Non vide arrivare quel giovane claudicante che, a bruciapelo, le chiese:

 

·                     Sai dirmi l’ora?

 

Che roba! Certa gente possiede la delicatezza di un elefante. Possibile che questo tizio non veda in che stato mi trovo?”. Questo disse tra sé e sé la ragazza.

 

Senza guardarlo e con poca cortesia, diede un’occhiata all’orologio che teneva al polso e rispose:

 

·                     Le dieci e quarantacinque.

 

Poi, d’impulso, alzò lo sguardo e guardò in faccia quel tipo che le sorrideva con dolcezza, privo della prescritta mascherina sanitaria.

 

Dio che sorriso.” pensò, “Il più bello che abbia mai visto”.

 

Osservò meglio. Lineamenti mediorientali, blue jeans e maglione verde. Il cuore le balzò in gola.

 

·                     Chi sei?”, chiese timorosa.

 

·                     Tu lo sai.

 

·                     Sei quello della televisione?

 

L’uomo sorrise nuovamente. “Dio mio, che sorriso”, pensò ancora la ragazza.

 

·                     Ti sembra che io sia un uomo di spettacolo?

 

·                     No, no! Intendevo chiedere se sei quello di cui parlano con insistenza in televisione. Quello che si fa chiamare Yeshua.

 

·                     Sì, sono io.

 

La ragazza non stava più nella pelle. Stava facendo conoscenza con la luce della speranza. Avrebbe voluto gridare e piangere di gioia. Il suo cuore si mise a battere all’impazzata.

 

·                     Puoi fare qualcosa per me?

 

·                     Forse. Ma, più che altro, sei tu che puoi fare qualcosa per me.

 

·                     Non capisco.

 

·                     Non sei tu a dover capire.

 

·                     Va bene, farò qualunque cosa tu mi chieda.

 

·                     Come ti chiami?

 

·                     Stefania.

 

·                     Bene, Stefania, dammi la mano.

 

Non capita tutti i giorni di parlare a tu per tu con Gesù. Impacciata, per non perdere del tempo rischiando di rompere l’incantesimo, la ragazza si pulì velocemente addosso una mano un po’ unta dal grasso del prosciutto contenuto nel panino che stava mangiando e gliela porse.

 

Yeshua la tenne stretta tra le sue per alcuni secondi, durante i quali dette l’impressione di estraniarsi, e poi la rilasciò.

 

·                     Vai a farti vedere da un medico. Chissà, magari qualcuno ti asciugherà quelle lacrime.

 

Sorrise un’ultima volta e si allontanò zoppicando, lasciando Stefania senza parole.

 

Quel giorno, Giuseppe non aveva fatto altro che cambiare canale televisivo come un forsennato. Aveva girato su internet, aveva sfogliato online tutti i giornali che era riuscito a rintracciare. Aveva visitato i siti delle agenzie di stampa. Nulla, nulla, nulla.

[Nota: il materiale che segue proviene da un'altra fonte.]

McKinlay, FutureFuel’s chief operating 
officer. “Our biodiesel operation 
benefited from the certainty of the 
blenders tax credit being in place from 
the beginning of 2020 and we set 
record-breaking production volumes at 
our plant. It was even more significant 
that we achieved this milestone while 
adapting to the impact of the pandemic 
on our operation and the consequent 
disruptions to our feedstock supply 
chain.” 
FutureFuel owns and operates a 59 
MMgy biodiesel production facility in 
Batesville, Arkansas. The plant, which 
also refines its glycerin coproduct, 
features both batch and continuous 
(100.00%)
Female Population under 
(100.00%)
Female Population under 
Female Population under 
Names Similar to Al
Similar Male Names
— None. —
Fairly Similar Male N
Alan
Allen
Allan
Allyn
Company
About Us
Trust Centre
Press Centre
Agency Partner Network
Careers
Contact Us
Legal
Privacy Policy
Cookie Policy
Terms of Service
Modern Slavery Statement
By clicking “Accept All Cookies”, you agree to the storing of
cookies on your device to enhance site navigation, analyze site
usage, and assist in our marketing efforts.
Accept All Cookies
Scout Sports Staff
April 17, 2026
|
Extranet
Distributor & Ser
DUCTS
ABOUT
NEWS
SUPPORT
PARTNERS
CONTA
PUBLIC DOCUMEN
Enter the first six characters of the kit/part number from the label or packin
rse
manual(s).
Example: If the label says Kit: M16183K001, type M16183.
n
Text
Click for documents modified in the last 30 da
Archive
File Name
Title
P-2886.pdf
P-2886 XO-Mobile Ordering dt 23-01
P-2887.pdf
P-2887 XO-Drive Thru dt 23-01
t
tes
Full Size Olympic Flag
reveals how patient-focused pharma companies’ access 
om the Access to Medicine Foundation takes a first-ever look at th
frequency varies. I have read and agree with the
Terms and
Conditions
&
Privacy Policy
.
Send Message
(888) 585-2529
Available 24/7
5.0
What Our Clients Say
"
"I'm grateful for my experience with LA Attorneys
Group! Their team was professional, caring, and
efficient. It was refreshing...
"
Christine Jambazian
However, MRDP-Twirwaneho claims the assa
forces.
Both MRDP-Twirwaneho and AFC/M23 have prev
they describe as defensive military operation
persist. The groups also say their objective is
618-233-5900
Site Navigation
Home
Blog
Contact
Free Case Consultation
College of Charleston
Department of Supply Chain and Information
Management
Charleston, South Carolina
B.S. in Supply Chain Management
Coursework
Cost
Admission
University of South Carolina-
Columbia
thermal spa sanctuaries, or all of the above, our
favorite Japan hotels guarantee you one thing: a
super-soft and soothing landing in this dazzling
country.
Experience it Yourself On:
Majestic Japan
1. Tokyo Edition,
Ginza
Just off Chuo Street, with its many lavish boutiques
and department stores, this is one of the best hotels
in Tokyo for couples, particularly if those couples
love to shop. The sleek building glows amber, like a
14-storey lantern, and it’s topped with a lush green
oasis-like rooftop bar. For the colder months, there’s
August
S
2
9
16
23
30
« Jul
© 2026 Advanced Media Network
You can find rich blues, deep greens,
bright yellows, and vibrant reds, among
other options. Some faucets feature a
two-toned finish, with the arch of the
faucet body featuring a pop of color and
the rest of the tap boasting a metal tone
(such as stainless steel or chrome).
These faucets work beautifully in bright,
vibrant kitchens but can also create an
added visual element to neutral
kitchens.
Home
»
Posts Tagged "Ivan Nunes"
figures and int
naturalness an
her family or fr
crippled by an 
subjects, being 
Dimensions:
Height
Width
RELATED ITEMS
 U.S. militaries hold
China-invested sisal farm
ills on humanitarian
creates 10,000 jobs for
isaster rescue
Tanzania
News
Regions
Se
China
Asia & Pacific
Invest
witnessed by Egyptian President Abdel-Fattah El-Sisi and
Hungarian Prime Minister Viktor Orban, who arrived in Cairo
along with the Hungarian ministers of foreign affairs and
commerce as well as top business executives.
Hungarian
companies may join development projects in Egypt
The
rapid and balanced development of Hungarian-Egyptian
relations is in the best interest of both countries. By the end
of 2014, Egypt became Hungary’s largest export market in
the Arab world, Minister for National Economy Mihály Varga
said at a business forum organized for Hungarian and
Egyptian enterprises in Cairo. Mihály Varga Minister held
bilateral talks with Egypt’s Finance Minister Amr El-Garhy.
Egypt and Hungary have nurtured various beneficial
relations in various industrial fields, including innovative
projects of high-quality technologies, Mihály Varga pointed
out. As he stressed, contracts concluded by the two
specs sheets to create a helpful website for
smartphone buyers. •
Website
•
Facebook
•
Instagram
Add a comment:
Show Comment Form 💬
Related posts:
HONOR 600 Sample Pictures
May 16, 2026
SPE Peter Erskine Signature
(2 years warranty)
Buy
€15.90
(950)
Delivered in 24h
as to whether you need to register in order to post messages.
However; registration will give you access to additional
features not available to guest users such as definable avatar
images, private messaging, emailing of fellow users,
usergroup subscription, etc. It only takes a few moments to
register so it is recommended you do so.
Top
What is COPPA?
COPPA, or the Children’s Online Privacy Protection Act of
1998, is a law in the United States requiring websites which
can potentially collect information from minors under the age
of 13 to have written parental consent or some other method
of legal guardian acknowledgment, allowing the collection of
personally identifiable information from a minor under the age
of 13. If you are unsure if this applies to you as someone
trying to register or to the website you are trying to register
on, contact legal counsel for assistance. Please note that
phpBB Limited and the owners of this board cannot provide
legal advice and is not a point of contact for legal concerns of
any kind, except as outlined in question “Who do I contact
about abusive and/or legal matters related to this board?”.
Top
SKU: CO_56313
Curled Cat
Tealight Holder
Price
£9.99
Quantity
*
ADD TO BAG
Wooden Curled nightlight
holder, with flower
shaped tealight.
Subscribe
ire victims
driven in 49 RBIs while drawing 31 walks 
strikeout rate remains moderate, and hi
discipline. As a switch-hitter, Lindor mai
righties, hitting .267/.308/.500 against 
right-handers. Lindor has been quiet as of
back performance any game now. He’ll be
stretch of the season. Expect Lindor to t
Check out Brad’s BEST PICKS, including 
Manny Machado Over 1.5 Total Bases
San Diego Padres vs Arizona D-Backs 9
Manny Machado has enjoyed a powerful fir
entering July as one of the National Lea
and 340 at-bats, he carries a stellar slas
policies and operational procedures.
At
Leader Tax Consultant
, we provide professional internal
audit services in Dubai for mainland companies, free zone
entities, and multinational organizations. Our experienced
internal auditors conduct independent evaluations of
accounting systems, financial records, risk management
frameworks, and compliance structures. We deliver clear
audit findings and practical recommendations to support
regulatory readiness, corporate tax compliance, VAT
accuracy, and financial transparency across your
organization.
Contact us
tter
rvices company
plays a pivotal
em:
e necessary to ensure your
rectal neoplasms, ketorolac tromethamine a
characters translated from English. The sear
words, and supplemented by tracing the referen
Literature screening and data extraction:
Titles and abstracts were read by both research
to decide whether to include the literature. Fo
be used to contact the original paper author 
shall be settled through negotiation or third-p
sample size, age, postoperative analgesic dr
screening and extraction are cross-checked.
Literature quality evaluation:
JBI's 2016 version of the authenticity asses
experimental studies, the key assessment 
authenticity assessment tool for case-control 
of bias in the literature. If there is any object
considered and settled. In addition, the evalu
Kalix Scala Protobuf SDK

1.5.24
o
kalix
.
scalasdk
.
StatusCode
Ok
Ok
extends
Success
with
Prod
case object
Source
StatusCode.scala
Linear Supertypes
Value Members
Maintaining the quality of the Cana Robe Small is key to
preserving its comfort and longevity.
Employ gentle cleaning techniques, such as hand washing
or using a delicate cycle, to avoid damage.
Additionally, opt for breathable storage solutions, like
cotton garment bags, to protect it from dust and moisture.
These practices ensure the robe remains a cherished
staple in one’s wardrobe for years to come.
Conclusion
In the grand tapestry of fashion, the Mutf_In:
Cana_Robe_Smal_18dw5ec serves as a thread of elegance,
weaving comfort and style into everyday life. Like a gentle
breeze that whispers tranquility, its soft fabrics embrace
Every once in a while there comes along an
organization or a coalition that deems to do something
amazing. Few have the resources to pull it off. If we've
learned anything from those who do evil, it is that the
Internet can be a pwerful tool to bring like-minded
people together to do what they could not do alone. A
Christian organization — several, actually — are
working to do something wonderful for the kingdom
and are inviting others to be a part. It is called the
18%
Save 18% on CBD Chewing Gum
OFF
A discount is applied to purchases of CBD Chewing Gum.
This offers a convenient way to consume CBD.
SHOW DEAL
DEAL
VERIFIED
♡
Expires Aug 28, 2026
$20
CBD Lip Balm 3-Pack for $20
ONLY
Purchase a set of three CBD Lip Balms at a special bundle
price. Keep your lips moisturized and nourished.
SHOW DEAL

A tarda sera era depresso. Aveva creduto che anche quel venerdì Yeshua avrebbe compiuto un miracolo. Avrebbe così ricevuto una conferma alle sue aspettative. E, invece, delusione totale. Yeshua non si era fatto vedere. Si fece prendere dal terrore di aver fantasticato un po’ troppo, sollecitato dai suoi stessi desideri.

 

Padre Jean-Baptiste si era comportato alla stessa maniera di Giuseppe, ma con speranze opposte. Alla fine della giornata era felice. Yeshua non si era fatto vedere.

Era possibile che la questione si fosse chiusa da sola. Lui non sarebbe dovuto intervenire. Si sentiva sollevato.